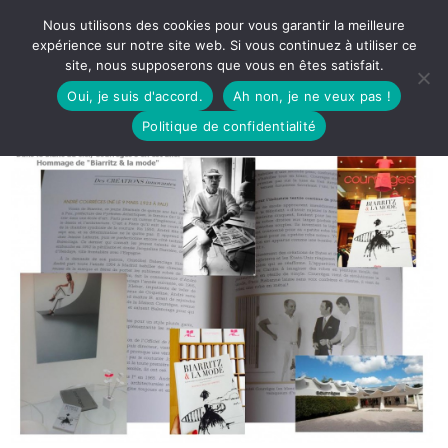
Nous utilisons des cookies pour vous garantir la meilleure
expérience sur notre site web. Si vous continuez à utiliser ce
site, nous supposerons que vous en êtes satisfait.
Oui, je suis d'accord.
Ah non, je ne veux pas !
Politique de confidentialité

————————

- WHAT YOU WILL DO
Each record must be quoted in full and exactly. Do not include the pictures.

- TASK SOLUTION
Nous utilisons des cookies pour vous garantir la meilleure
expérience sur notre site web. Si vous continuez à utiliser ce
site, nous supposerons que vous en êtes satisfait.
Oui, je suis d'accord.
Ah non, je ne veux pas !
Politique de confidentialité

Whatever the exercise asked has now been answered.